Ее закинутые за голову руки находились в его распоряжении, и он принялся ползать по ним пляшущим ртом, оставляя на нежной сливочной коже болезненный щекочущий след. Спустившись к ее подмышке, он широким влажным языком принялся лизать пряную складку, едва не доведя ее дрожащую руку до конвульсии.
"Ну, не на-а-адо!.." – дергая рукой, простонала она, не узнавая свой сдавленный жалобой голос.
Он отстал и еще сильнее навалился на нее.
"Тяжело…" – произнесла она тем же придушенным голосом.
Тогда он, не снимая с ее запястий наручники железных пальцев, напряг руки, сгорбился и освободил ее грудь, после чего, неловко изгибаясь, принялся гоняться за ней, стараясь совместить в прицеле жадного рта тяжелый ритм маслобойки и норовистые соски.
"Хватит, хватит, не могу больше, не могу, не хочу-у-у!" – вдруг простонала она и вновь принялась выворачиваться, чувствуя, как из-за боли в быстро и зверски покусанных сосках, из-за сдавленных запястий, из-за тупого головокружительного ритма и стесненного дыхания у нее вот-вот начнется бурная истерика, которая даст ей нечеловеческие силы и пустит под откос проклятый поезд.
Он не послушался, а напротив, обрушился на нее и, сдавленным уханьем заглушая ее прерывистые жалобные стенания, принялся размашисто насиловать, терзая ее разбухшим до предсмертных размеров зверем, с каждым погружением приближавшимся к разрушительному апофеозу. Неизвестно, что с ней случилось бы, если бы не чутье ее муфты сцепления, которая по одним только ей известным признакам подсказала о приближении конечной станции, смирив тем самым ее порыв.
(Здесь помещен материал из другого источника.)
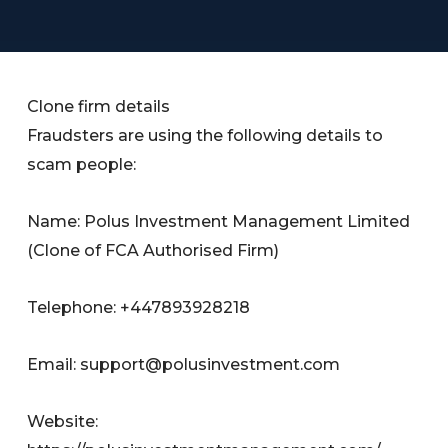
Clone firm details
Fraudsters are using the following details to
scam people:
Name: Polus Investment Management Limited
(Clone of FCA Authorised Firm)
Telephone: +447893928218
Email:
support@polusinvestment.com
Website: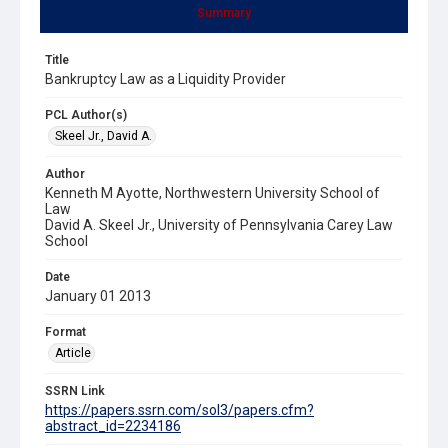
Summary
Title
Bankruptcy Law as a Liquidity Provider
PCL Author(s)
Skeel Jr., David A.
Author
Kenneth M Ayotte, Northwestern University School of
Law
David A. Skeel Jr., University of Pennsylvania Carey Law
School
Date
January 01 2013
Format
Article
SSRN Link
https://papers.ssrn.com/sol3/papers.cfm?
abstract_id=2234186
И действительно: в движении локомотива наметилось суетливое беспокойство, и вместо того чтобы тормозить, он добавил жару. Сигналя о своем приближении частыми "а-а-а" пассажирки и собачьим дыханием машиниста, поезд влетел на станцию, сбросил ход и, потряхиваемый стрелками, пополз к перрону, где долго и жалобно освобождался от судорог, прежде чем затихнуть окончательно…
Ощутив слабину, она напряглась и, изловчившись, одним толчком рук и всего тела, скинула с себя гнусную жабу. Он неловко свалился на спину, не удержался на краю узкой кровати и сорвался туда, где его ждал глухой короткий стук. Она кинулась в ванную.
Закрывшись там, она с плачем принялась вымывать из себя его свинство. Дважды намылилась и смыла его гадкий пот, и потом еще долго стояла под душем, пытаясь успокоиться. Вернувшись в комнату, она бросилась на кровать, завернулась в одеяло и разрыдалась в подушку.
Он встал на колени у ее кровати – голый, липкий, волосатый – и принялся успокаивать:
"Наташенька, ну посмотри на меня! Ну, успокойся!"
Она резко повернула к нему лицо и выкрикнула:
"Сволочь! Грязное, мерзкое животное!" – после чего спрятала лицо в подушку.
Он смутился и попытался через одеяло погладить ее.
"Не трогай меня, грязная свинья!" – рыдала она.
Он обиделся и удалился в ванную. Вернувшись, забрался в свою кровать, и через несколько минут она услышала его сонное сопение.
Она еще долго лежала с открытыми глазами, горестным шмыганьем подытоживая унизительный урон и спотыкаясь о немигающие неоновые отсветы на потолке, которые подглядывали за ней подобно государственным интересам.
"Шлюха, подстилка, содержанка, так тебе и надо!" – изводила она себя, прислушиваясь к саднящему нытью остывающей дырки, которую ей прожгли между ног. Перед тем как провалиться в скорбный сон, доля неуместного любопытства, всегда присутствующая во всяком горе, вернула ее к тому незнакомому, мутному и уродливому, как лопнувший нарыв извержению, чья лава, словно гной растеклась по ней с горячим стыдом и отвращением.
"О, господи, неужели это и есть ваш хваленый оргазм? Тогда лучше избавьте меня от него…" – простонала она.